▶ PROVIDED DATA
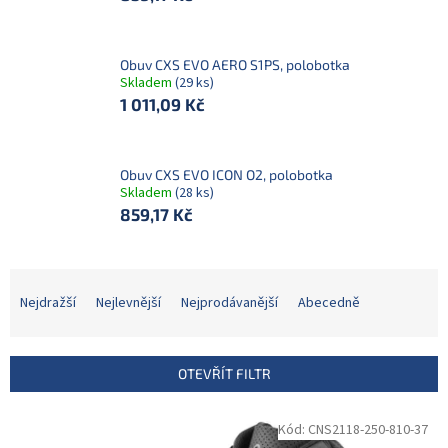
Obuv CXS EVO AERO S1PS, polobotka
Skladem
(29 ks)
1 011,09 Kč
Obuv CXS EVO ICON O2, polobotka
Skladem
(28 ks)
859,17 Kč
Ř
a
Nejdražší
Nejlevnější
Nejprodávanější
Abecedně
z
e
n
OTEVŘÍT FILTR
í
p
V
Kód:
CNS2118-250-810-37
r
ý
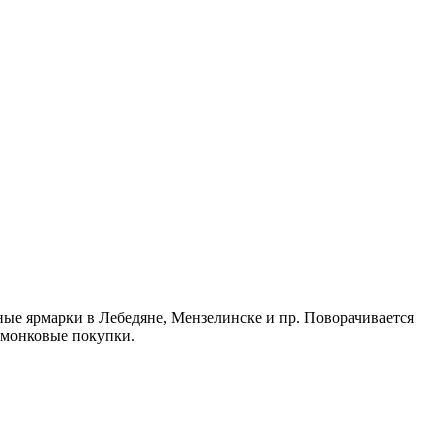
ные ярмарки в Лебедяне, Мензелинске и пр. Поворачивается
рмонковые покупки.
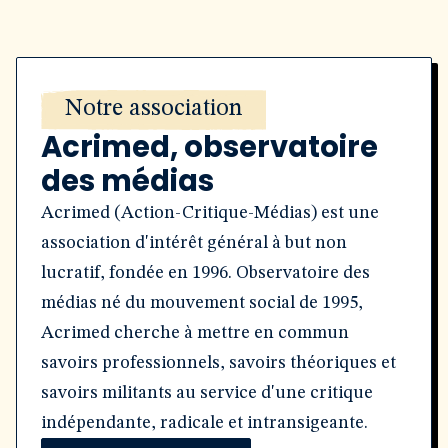
Notre association
Acrimed, observatoire
des médias
Acrimed (Action-Critique-Médias) est une
association d'intérêt général à but non
lucratif, fondée en 1996. Observatoire des
médias né du mouvement social de 1995,
Acrimed cherche à mettre en commun
savoirs professionnels, savoirs théoriques et
savoirs militants au service d'une critique
indépendante, radicale et intransigeante.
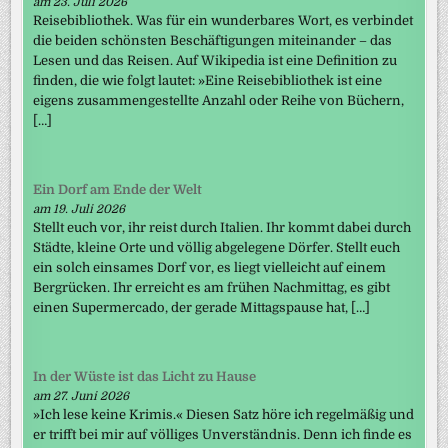
am 23. Juli 2026
Reisebibliothek. Was für ein wunderbares Wort, es verbindet
die beiden schönsten Beschäftigungen miteinander – das
Lesen und das Reisen. Auf Wikipedia ist eine Definition zu
finden, die wie folgt lautet: »Eine Reisebibliothek ist eine
eigens zusammengestellte Anzahl oder Reihe von Büchern,
[…]
Ein Dorf am Ende der Welt
am 19. Juli 2026
Stellt euch vor, ihr reist durch Italien. Ihr kommt dabei durch
Städte, kleine Orte und völlig abgelegene Dörfer. Stellt euch
ein solch einsames Dorf vor, es liegt vielleicht auf einem
Bergrücken. Ihr erreicht es am frühen Nachmittag, es gibt
einen Supermercado, der gerade Mittagspause hat, […]
In der Wüste ist das Licht zu Hause
am 27. Juni 2026
»Ich lese keine Krimis.« Diesen Satz höre ich regelmäßig und
er trifft bei mir auf völliges Unverständnis. Denn ich finde es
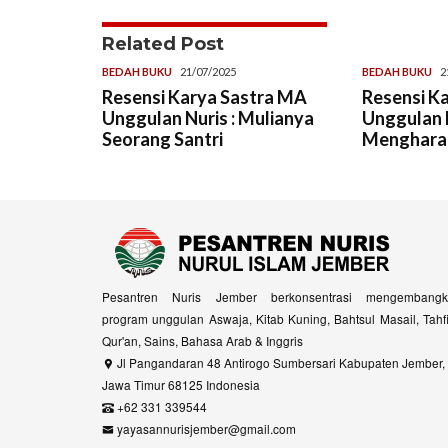
Related Post
BEDAH BUKU
21/07/2025
BEDAH BUKU
2
Resensi Karya Sastra MA
Resensi K
Unggulan Nuris : Mulianya
Unggulan N
Seorang Santri
Menghara
Pesantren Nuris Jember berkonsentrasi mengembangk
program unggulan Aswaja, Kitab Kuning, Bahtsul Masail, Tahf
Qur'an, Sains, Bahasa Arab & Inggris
Jl Pangandaran 48 Antirogo Sumbersari Kabupaten Jember,
Jawa Timur 68125 Indonesia
+62 331 339544
yayasannurisjember@gmail.com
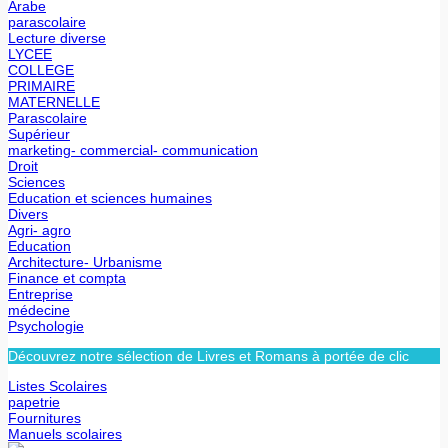
Arabe
parascolaire
Lecture diverse
LYCEE
COLLEGE
PRIMAIRE
MATERNELLE
Parascolaire
Supérieur
marketing- commercial- communication
Droit
Sciences
Education et sciences humaines
Divers
Agri- agro
Education
Architecture- Urbanisme
Finance et compta
Entreprise
médecine
Psychologie
Découvrez notre sélection de Livres et Romans à portée de clic
Listes Scolaires
papetrie
Fournitures
Manuels scolaires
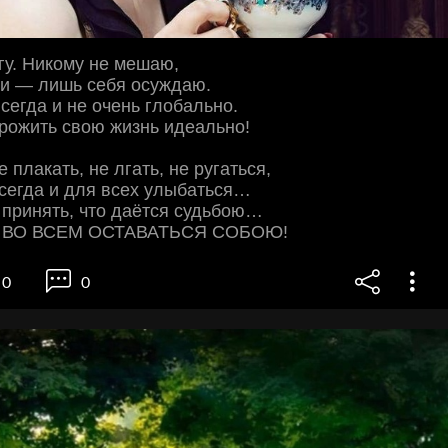
огу. Никому не мешаю,
ои — лишь себя осуждаю.
всегда и не очень глобально.
рожить свою жизнь идеально!
 плакать, не лгать, не ругаться,
сегда и для всех улыбаться…
 принять, что даётся судьбою…
 ВО ВСЕМ ОСТАВАТЬСЯ СОБОЮ!
0
0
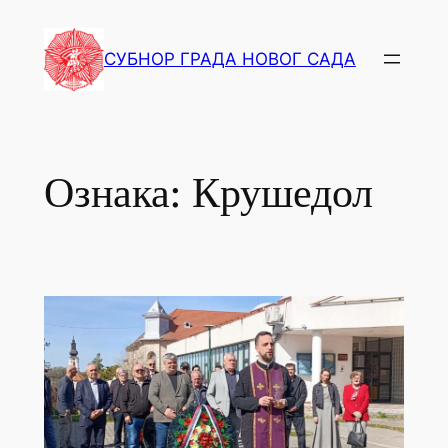
СУБНОР ГРАДА НОВОГ САДА
Ознака:
Крушедол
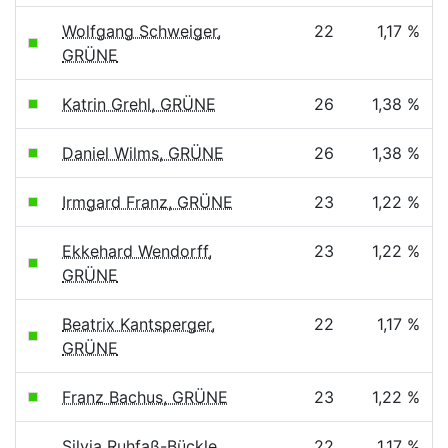
Wolfgang Schweiger,
22
1,17 %
GRÜNE
Katrin Grehl, GRÜNE
26
1,38 %
Daniel Wilms, GRÜNE
26
1,38 %
Irmgard Franz, GRÜNE
23
1,22 %
Ekkehard Wendorff,
23
1,22 %
GRÜNE
Beatrix Kantsperger,
22
1,17 %
GRÜNE
Franz Bachus, GRÜNE
23
1,22 %
Silvia Ruhfaß-Bückle,
22
1,17 %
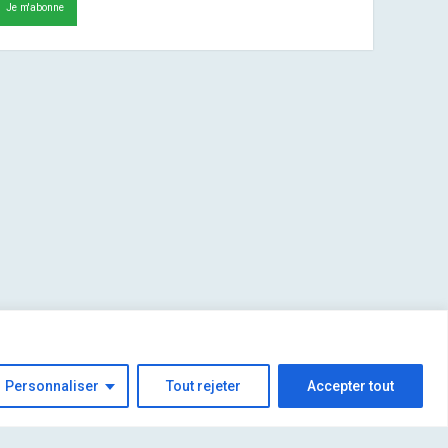
Personnaliser
Tout rejeter
Accepter tout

▶ TASK TO COMPLETE
Say how many lines in the data include the string "savoirs", giving the number alone.

▶ EXPECTED OUTPUT
2